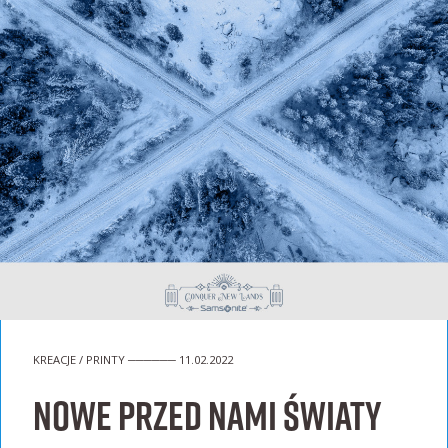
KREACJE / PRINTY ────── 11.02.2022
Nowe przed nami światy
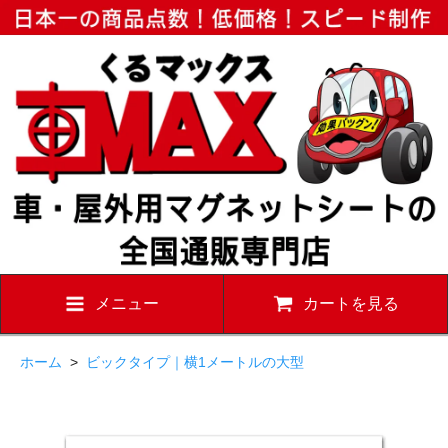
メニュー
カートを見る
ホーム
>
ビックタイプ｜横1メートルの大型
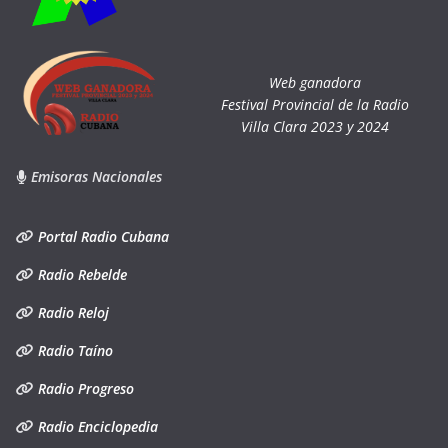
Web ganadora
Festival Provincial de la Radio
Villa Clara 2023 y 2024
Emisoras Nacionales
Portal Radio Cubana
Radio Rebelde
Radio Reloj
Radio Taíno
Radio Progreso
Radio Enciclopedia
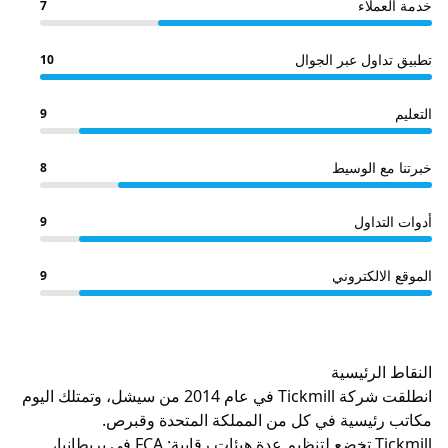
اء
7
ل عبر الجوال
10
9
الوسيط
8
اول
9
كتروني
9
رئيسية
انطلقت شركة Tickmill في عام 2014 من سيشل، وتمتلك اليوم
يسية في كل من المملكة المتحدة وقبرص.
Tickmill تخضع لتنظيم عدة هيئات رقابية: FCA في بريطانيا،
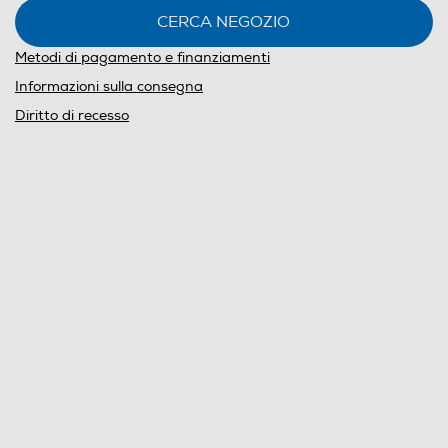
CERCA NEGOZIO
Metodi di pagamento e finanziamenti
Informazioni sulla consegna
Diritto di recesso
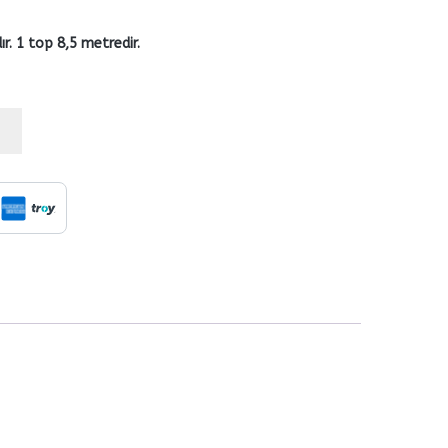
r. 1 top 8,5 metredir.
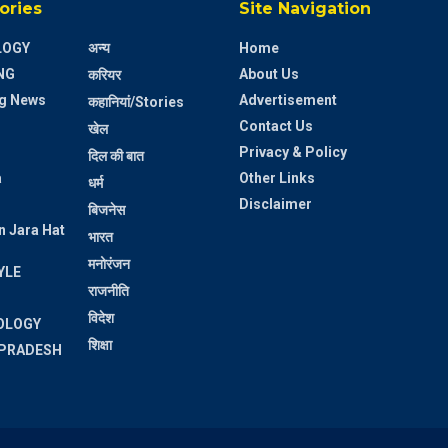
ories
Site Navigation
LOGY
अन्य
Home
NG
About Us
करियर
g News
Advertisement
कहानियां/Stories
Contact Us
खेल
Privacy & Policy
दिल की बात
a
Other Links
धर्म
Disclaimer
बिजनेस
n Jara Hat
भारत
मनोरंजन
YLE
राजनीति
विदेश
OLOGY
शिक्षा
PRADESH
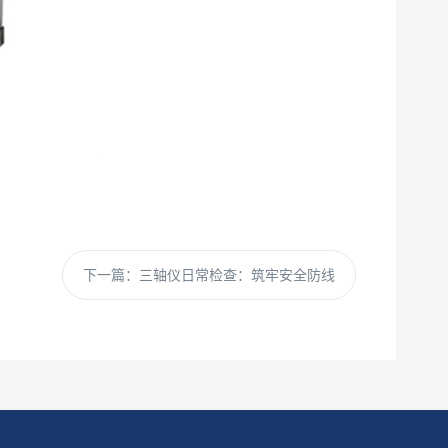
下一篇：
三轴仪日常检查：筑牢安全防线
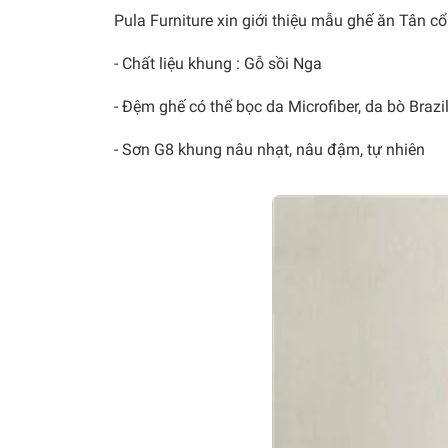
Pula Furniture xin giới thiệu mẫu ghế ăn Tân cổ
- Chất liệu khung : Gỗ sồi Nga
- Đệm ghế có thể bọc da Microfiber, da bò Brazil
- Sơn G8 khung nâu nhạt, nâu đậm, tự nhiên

------------------------------------------------------------------------

EXERCISE DIRECTIONS>
Which of the lines in the listing above include "khung"? Report each of them.

RESPONSE TO THIS TASK>
- Chất liệu khung : Gỗ sồi Nga
- Sơn G8 khung nâu nhạt, nâu đậm, tự nhiên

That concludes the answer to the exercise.